I vari ordinamenti giuridici (nazionali e sopranazionali) dettano norme che attengono a tutti e tre i generi di questioni suindicate, ma fra queste norme presentano una connotazione propriamente giuridica solo quelle che risolvono conflitti di interessi (che possono presupporre retrostanti conflitti valoriali) espressi da questioni sulle quali le posizioni dei consociati non sono unanimi (poiché dettate da etiche o antropologie diverse, oppure semplicemente da differenti condizionamenti emotivi).
2.1. Tutela del donatario e del donante vivente
Nel caso di trapianto di organi da vivente è certamente (secondo principi indiscussi nel nostro tipo di cultura giuridica) incondizionata la necessità del consenso del donatario, ponendosi - semmai - la questione dei limiti alla legittimità del consenso in ragione dell’esigenza di tutelare la dignità personale e/o la salute del donante.
L’art.19. della Convenzione europea di biomedicina pone la seguente "Regola generale:
Il prelievo di organi o di tessuti a fini di trapianto non può essere effettuato su un donatore vivente che nell’interesse terapeutico del ricevente e allorché non si dispone di organo o di tessuto appropriati di una persona deceduta né di metodo terapeutico alternativo di efficacia paragonabile.
Il consenso di cui all’art.5 deve essere dato espressamente e specificamente, sia per iscritto sia davanti a un organo ufficiale."
Il predetto art.5 recita: "Un intervento nel campo della salute non può essere effettuato se non dopo che la persona interessata abbia dato consenso libero e informato. Questa persona riceve innanzitutto una informazione adeguata sullo scopo e sulla natura dell’intervento e sulle sue conseguenze e i suoi rischi. La persona interessata può, in qualsiasi momento, liberamente ritirare il proprio consenso".
Tuttavia, in generale, le legislazioni poco si occupano di una adeguata tutela sanitaria del ricevente (nei confronti del quale solo la legislazione cecoslovacca ha previsto e regolato alcune puntuali fattispecie).
Eppure è chiaro che, mentre per certi tipi di organi i trapianti seguono tecniche ormai collaudate e di sicura valenza terapeutica, in altri casi la scelta del trapianto di un organo costituisce anche attività di sperimentazione medica se non, talora, pura sperimentazione.
2.2. La volontà del donatore: consenso ‘espresso’ o ‘tacito’ ?
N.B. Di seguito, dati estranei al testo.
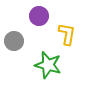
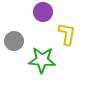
purple circle: moved 4 px right, 4 px up
green star: moved 6 px left, 5 px up; rotated 12 degrees counterclockwise
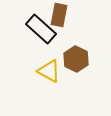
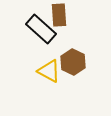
brown rectangle: rotated 15 degrees counterclockwise
brown hexagon: moved 3 px left, 3 px down
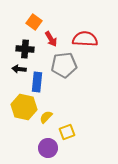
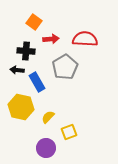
red arrow: rotated 63 degrees counterclockwise
black cross: moved 1 px right, 2 px down
gray pentagon: moved 1 px right, 2 px down; rotated 25 degrees counterclockwise
black arrow: moved 2 px left, 1 px down
blue rectangle: rotated 36 degrees counterclockwise
yellow hexagon: moved 3 px left
yellow semicircle: moved 2 px right
yellow square: moved 2 px right
purple circle: moved 2 px left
Generalmente la dottrina riconosce l’esistenza di un diritto a disporre del proprio cadavere (nell’ordinamento costituzionale italiano una base di tale diritto si rinviene negli articoli 2,13 e 19 della Costituzione) ma non è unanime nel definire la natura di tale diritto come diritto della personalità o come diritto reale sulla propria spoglia.
In ogni caso per quanto riguarda il prelievo di organi da un defunto (rectius: da un soggetto irreversibilmente moriente) le posizioni sono nettamente differenziate.
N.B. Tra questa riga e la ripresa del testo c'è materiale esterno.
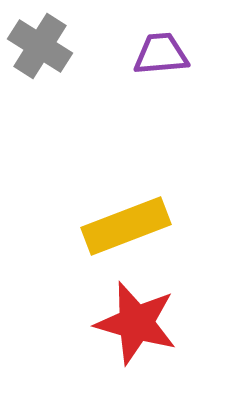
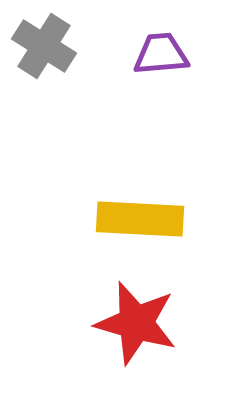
gray cross: moved 4 px right
yellow rectangle: moved 14 px right, 7 px up; rotated 24 degrees clockwise
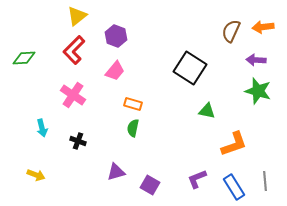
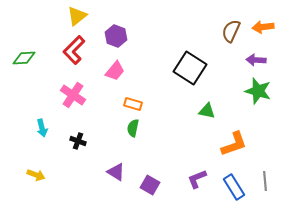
purple triangle: rotated 48 degrees clockwise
In alcuni ordinamenti - ispirati da principi individualistici che attribuiscono rilievo preminente alla tutela della libertà di scelta del donatore rispetto alla tutela della salute del ricevente - vale il principio fondamentale della necessità del consenso espresso del donatore.
Oppure si rende valida l’opposizione dei parenti del donatore, nonostante il consenso di questi espresso. Per questa via si tutelano interessi di soggetti ‘terzi’ rispetto alle due persone direttamente coinvolte dalla richiesta di un ‘organo trapiantabile’.
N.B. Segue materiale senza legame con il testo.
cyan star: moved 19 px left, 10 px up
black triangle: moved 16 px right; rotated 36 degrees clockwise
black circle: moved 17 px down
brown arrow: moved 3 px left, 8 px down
Invece in altri ordinamenti, ispirati da principi solidaristici, vale il principio fondamentale per il quale il consenso del donatore è - a certe condizioni - presunto.
Questa posizione - che attribuisce rilievo preminente alla tutela della salute del donatario sulla tutela della libertà di scelta del donatore - determina comunque una condizione che rende necessario un accrescimento della informazione pubblica sulle varie questioni pertinenti ai trapianti d’organo, così da rendere quanto più ‘informato’ il consenso presunto.
Nell’ordinamento italiano pare tuttavia eclatante la incongruenza - se si considerano le cose nella loro concreta attuazione - tra l'ormai radicato principio del ‘consenso informato’ derivante dal combinarsi dei principi costituzionali contenuti negli articoli 13 e 32.2 della Costituzione (ma vedasi anche la Convenzione sui diritti dell'uomo e la biomedicina approvata dal Comitato dei Ministri d'Europa il 19/11/1996 e il decreto del Ministero della Sanità de 15/7/1997 che richiedono il consenso informato del paziente interessato da trattamento terapeutico o da una sperimentazione farmacologica) e la lacunosa previsione di una sorta di silenzio-assenso dell'individuo vivo rispetto all'espianto dei suoi organi quando sarà morto (L.1999 n.91). Viene chiesto a tutti i cittadini maggiorenni di pronunziarsi entro 90 giorni in ordine alla donazione di organi e tessuti dopo la morte. La espressione di volontà è poi registrata su documenti sanitari personali e trasmessa al Centro nazionale trapianti e a tutte le sedi decentrate implicate nella fase di prelievo e trapianto. Chi non ha voluto manifestare la volontà è considerato donatore se si dimostra che è stato raggiunto da notifica; per i minori di età scelgono, in accordo i genitori.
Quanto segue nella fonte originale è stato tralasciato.